Optimization under uncertainty (OUU) allows for uncertain parameters in the process model to be systematically accounted for during optimization, which reduces the risk of poor performance far from the expected values (e.g., average) of the uncertain parameters. This is especially important for design and analysis of carbon capture systems, which must be designed using models with uncertain parameters (as many systems are novel and industrial scale validation data are not available yet) and to effectively operate in a variety of scenarios due to load following. A popular approach for process design under uncertainty involves formulation of a two-stage stochastic (e.g., bi-level optimization) problem, where design variables (e.g., flowsheet topology, size and number of units, etc.) are determined in the first step and operating variables (e.g., flowrates, stream pressures, etc.) are determined in the second step, after the uncertain parameters are realized. This allows for recourse, or reaction in response to additional information regarding uncertain parameters. Traditionally, stochastic programs for process design (or planning/scheduling) are typically solved in algebraic modeling environments such as GAMS or AMPL, which automatically calculate exact derivations and interface with powerful, large-scale optimization algorithms. However, for process development, commercial flowsheet simulation software packages (e.g., AspenPlus, gPROMs, etc.) are preferred. This paper focuses on computationally tractable formulations for process optimization under uncertainty with rigorous models and process simulators. The methods are demonstrated in a solid sorbent based post combustion CO2capture system design case study.
A novel approach for OUU is developed, where the OUU problem is treated as a bi-level optimization problem, as described above. In an outer loop, the design variables are determined using a derivative free optimization algorithm (e.g., BOBYQA), and in the inner loop, the optimal operating variables are determined for each scenario using the Sequential Quadratic Programming (SQP) algorithms built into Aspen Customer Modeler (ACM) or gPROMs. Scenarios represent the discrete joint probability distribution for the unknown parameters. For example, assume there are two unknown parameters for a CO2 capture system design problem: flue gas flowrate f (related to net power output) and a CO2 adsorption kinetic parameter k. Each scenario would consist of a value for f and kalong with the probability of this scenario occurring. The bi-level structure allows for the inner problems to be decoupled and solved in parallel. Optionally, the approximation of the joint probability distribution for continuous uncertain parameters may be enhanced using response surface models, which reduces the number of required scenarios and decreases computational demands. The methods described in this paper are part of the Framework for Optimization and Quantification of Uncertainty (FOQUS) software package developed as part of the Carbon Capture Simulation Initiative (CCSI), which supports solution of up to 1,000 inner optimization problems in parallel using Turbine (another software package in the CCSI toolset).

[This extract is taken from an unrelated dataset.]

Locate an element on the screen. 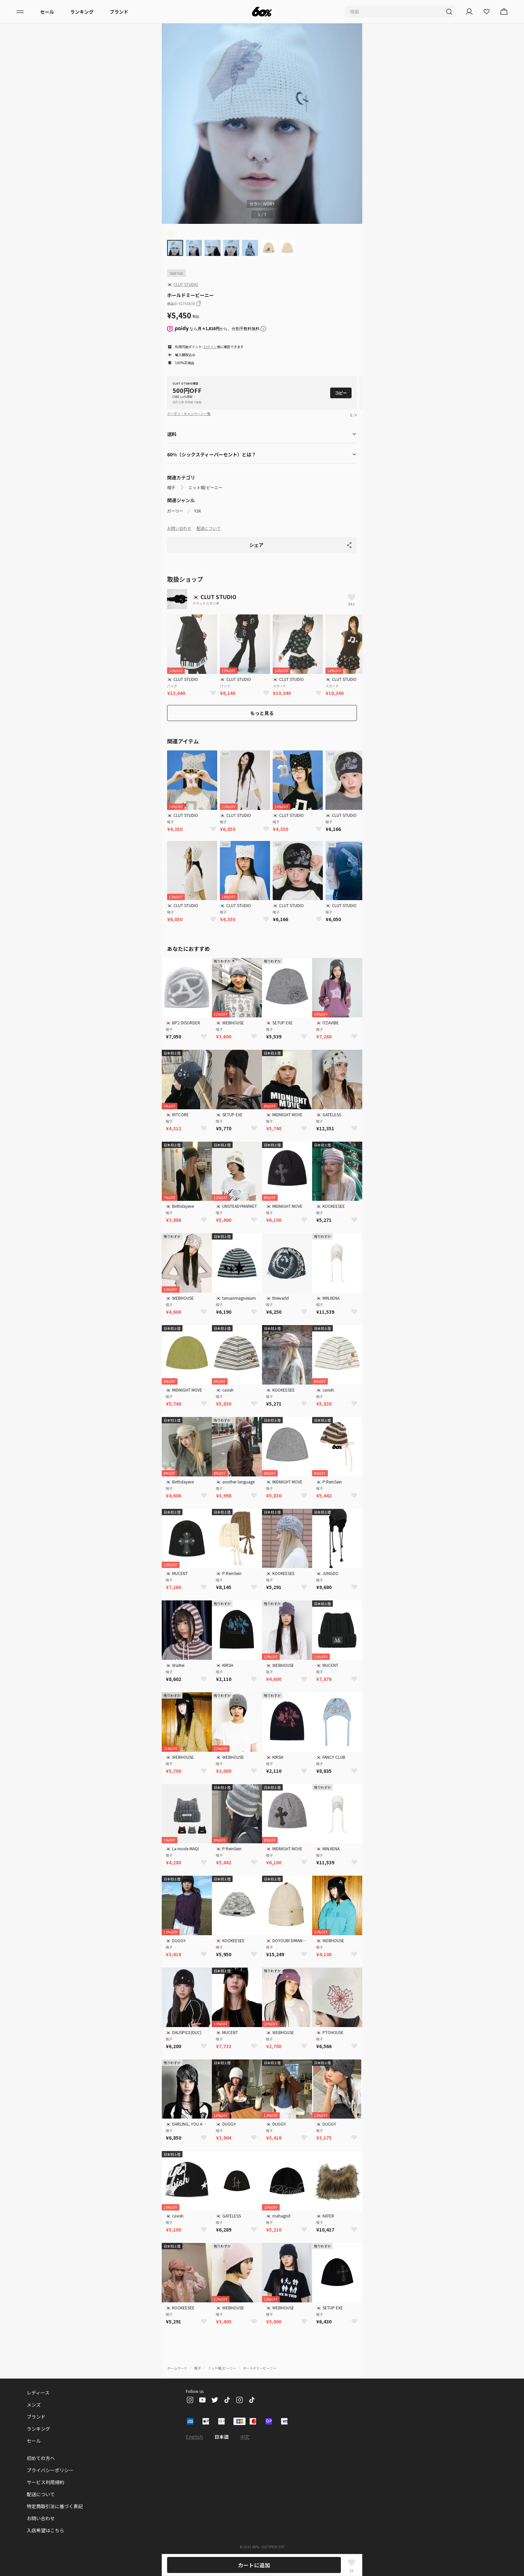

Interfaces with standard chemical engineering process simulation software (e.g., AspenPlus, ACM, gPROMs and Excel) are established with the SimSinter software package (also in the CCSI toolset).
The methods presented in this paper are demonstrated in a retrofit design case study of a solid sorbent-based post combustion CO2 capture system for a 650 MW pulverized coal supercritical power plant. Several kinetic parameters, power output/flue gas flowrate, and capture level are considered as uncertain parameters. The capture system model and the inner optimization problem are solved in ACM. The ACM model consists of approximately 150,000 equations which result from discretization of partial differential algebraic equation adsorber and regenerator bed models. The inner optimization problem has six operating decision variables (cooling water flowrates, sorbent recirculation rate, steam injection rate, and CO2 recycle fraction), and requires approximately 3 CPU-minutes to solve on average. The outer problem considers of 17 design variables, including the dimensions/size of equipment, number of parallel units, and heat exchange areas. The problem formulation seeks to minimize the cost of electricity while satisfying CO2 capture/recovery specifications. These results are compared against deterministic optimization of the nominal (e.g., expected value) case, and the benefits of optimization under uncertainty are discussed. Finally, the graphical interface to these methods through FOQUS will be presented.